As to our mental health, it has been known for some time that one of the symptoms of clinical depression is poor sleep but it has only recently been recognised that chronic poor sleep increases our vulnerability to developing depression. One of the many reasons for this is that when we don’t get sufficient sleep we don’t get enough time to consolidate all the memories of the day. The brain then has to choose what to commit to memory and our survival instinct makes it more likely to remember negative events.

We’re more irritable and impatient when we’re tired because we act from our emotional centre rather than the higher functioning part of the brain. This is stressful for our body so it produces more of the stress hormone, cortisol. The more cortisol we produce the more on alert our body becomes. The more alert we are the less we sleep. The less we sleep, the more stressed we become and the more cortisol we produce.

So it’s easy to see how poor sleep and bad health can become a vicious cycle. But the good news, Carmel says, is it’s never too late. Just like stopping smoking can bring immediate health benefits for a 20-year, pack-a-day smoker, good sleep habits translate immediately into better health. And exercising or taking up a new pursuit or hobby can also improve the quality of both your health and sleep.

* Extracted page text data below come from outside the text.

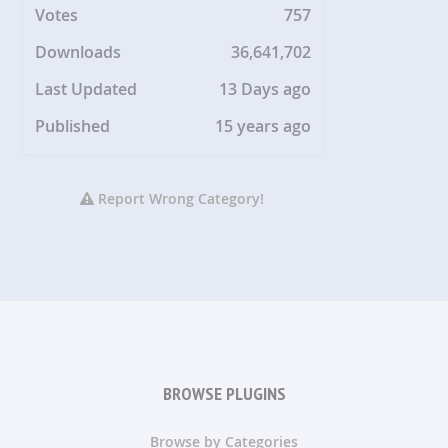
Votes
757
Downloads
36,641,702
Last Updated
13 Days ago
Published
15 years ago
Report Wrong Category!
BROWSE PLUGINS
Browse by Categories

So are you on the road to poor sleep and bad health, or are you going to break the cycle and make sleep your health priority, starting from today?

We acknowledge the assistance and expertise of Dr Carmel Harrington in putting this article together.

Why am I so distracted today?

When you’re behind the wheel, the ability to concentrate and limit distraction is critical. So why is it harder to pay attention and stay alert when you’re tired?

“When we’re thinking and doing a task, we need to access our pre-frontal cortex, which is the part of the brain that makes us smart, and we also need to be able to focus on the task at hand,” Carmel Harrington explains.

“When we’re sleep deprived, we find it very hard to activate our pre-frontal cortex because we haven’t allowed it to rest. REM sleep is the only time our pre-frontal cortex gets rest and can restore. If we don’t get enough sleep we find it very difficult the next day to activate our pre-frontal cortex, which is why we don’t think very well and are easily distracted when we’re tired.”